# Think I may have a problem :/



## Orangertange (Jul 4, 2013)

Ok got a serious case of upgraditious, only had my first machine for a few months and brought it to try save money on coffee shops, well guess that that plan has back fired

so gone from this to this, in only three months

really gotta stop now, just a few more things I need


----------



## Mrboots2u (May 10, 2013)

Well done , the difference in coffee from the dualitt to your current set up will be massive. Enjoy the hint new toys, unfortunately though miss upgradeitis is a fickle lady , and her temptations are hard to ignore for too long........


----------



## Orangertange (Jul 4, 2013)

Cheers, almost forgot the la pavoni came with this:good:


----------



## Mrboots2u (May 10, 2013)

What did you do with the dualitt?


----------



## Orangertange (Jul 4, 2013)

Mrboots2u said:


> Well done , the difference in coffee from the dualitt to your current set up will be massive. Enjoy the hint new toys, unfortunately though miss upgradeitis is a fickle lady , and her temptations are hard to ignore for too long........

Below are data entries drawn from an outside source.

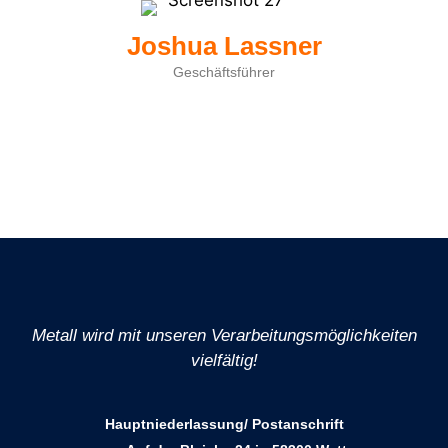
Joshua Lassner
Geschäftsführer
Metall wird mit unseren Verarbeitungsmöglichkeiten
vielfältig!
Hauptniederlassung/ Postanschrift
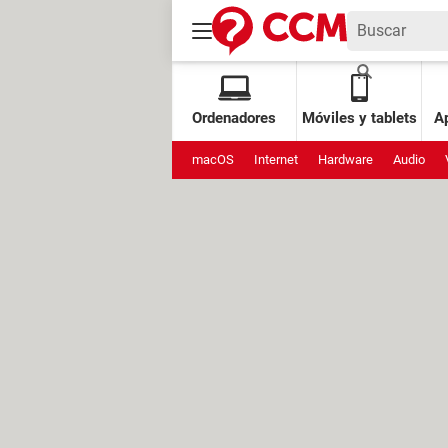
Ordenadores
Móviles y tablets
Ap
macOS
Internet
Hardware
Audio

Really hope she doesn't rear her head too soon only got the the daulit at the start of may :/


----------



## Orangertange (Jul 4, 2013)

Still got it, not sure, what I'm gonna do with it, I've de pressurised the basket and it's quite handy if friends come round, as less faff,

also when I eventually get a decent tamper it will work in both


----------



## glevum (Apr 4, 2013)

Nice set up.....


----------



## Orangertange (Jul 4, 2013)

glevum said:


> Nice set up.....


cheers chap, now can any body help me out with the last step, a decent 51mm tamper

http://coffeeforums.co.uk/showthread.php?11323-Concept-art-tampers


----------



## Orangertange (Jul 4, 2013)

Cheers chap, just one more thing I'm in a bit of a dilemma about

http://coffeeforums.co.uk/showthread.php?11323-Concept-art-tampers


----------



## CoffeeJohnny (Feb 28, 2011)

I'm the same, had my machine no time and I'm already looking around. Thankfully my grinders will last (hopefully)

Sent from my iPhone using Tapatalk 2


----------



## Orangertange (Jul 4, 2013)

geordie-barista said:


> I'm the same, had my machine no time and I'm already looking around. Thankfully my grinders will last (hopefully)
> 
> Sent from my iPhone using Tapatalk 2


hehe, yeah was out of work for a few weeks found this forum,and started to hunt around, picked up both for £330 delivered from gumtree, really couldn't afford it, I blame coffee forums


----------



## shaun1 (Oct 8, 2012)

Orangertange said:


> hehe, yeah was out of work for a few weeks found this forum,and started to hunt around, picked up both for £330 delivered from gumtree, really couldn't afford it, I blame coffee forums


What a good find! Very,very nice set up!


----------



## Orangertange (Jul 4, 2013)

Need to get a adjustment pin, (and maybe a shiny grind tray for the mazzer) so will add up to more :/


----------



## Orangertange (Jul 4, 2013)

And maybe a Crome drip tray.......noooo must stop


----------



## Charliej (Feb 25, 2012)

Orangertange said:


> Need to get a adjustment pin, (and maybe a shiny grind tray for the mazzer) so will add up to more :/


PM CoffeeChap about the adjustment rod he does one which is far better than the Mazzer oem one and cheaper as well.


----------



## Orangertange (Jul 4, 2013)

Charliej said:


> PM CoffeeChap about the adjustment rod he does one which is far better than the Mazzer oem one and cheaper as well.


Cheers chap have tried but hasn't got back to me yet


----------